Originally oxidation is defined as the addition of oxygen or any other electronegative element or
removal of hydrogen or any other electropositive element. For example, the oxidation reactions
are:
i) C + O2 CO2

ii) 2Mg + O2 2MgO

Reduction which was just the opposite of oxidation, meant removal of oxygen usually through
the use of hydrogen such as:
CuO (hot) + H2 Cu + H2O
Such a definition has a very limited scope, hence a wider definition was then proposed.
According to this definition, oxidation involved an increase in valency. For example, when
FeSO4 is converted into Fe2(SO4)3 , it is a case of oxidation because during this conversion the
valency of iron increases from 2 to 3. Change of Fe2(SO4)3 to FeSO4 will be called reduction
because now the valency decreases from 3 to 2.

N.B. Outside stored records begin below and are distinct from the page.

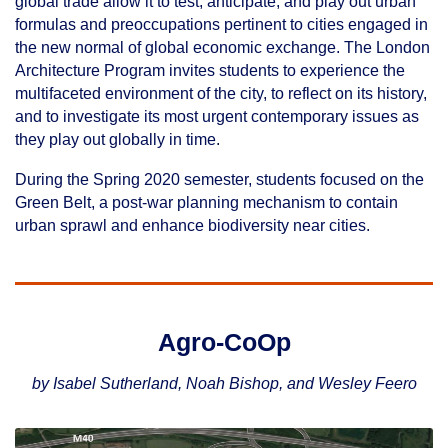
global trade allow it to test, anticipate, and play out urban
formulas and preoccupations pertinent to cities engaged in
the new normal of global economic exchange. The London
Architecture Program invites students to experience the
multifaceted environment of the city, to reflect on its history,
and to investigate its most urgent contemporary issues as
they play out globally in time.
During the Spring 2020 semester, students focused on the
Green Belt, a post-war planning mechanism to contain
urban sprawl and enhance biodiversity near cities.
Agro-CoOp
by Isabel Sutherland, Noah Bishop, and Wesley Feero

The processes of oxidation and reduction occur simultaneously and cannot happen independently
of one another, similar to the acid–base reaction. The oxidation alone and the reduction alone are
each called a half-reaction, because two half-reactions always occur together to form a whole
reaction. When writing half-reactions, the gained or lost electrons are typically included
explicitly in order that the half-reaction be balanced with respect to electric charge.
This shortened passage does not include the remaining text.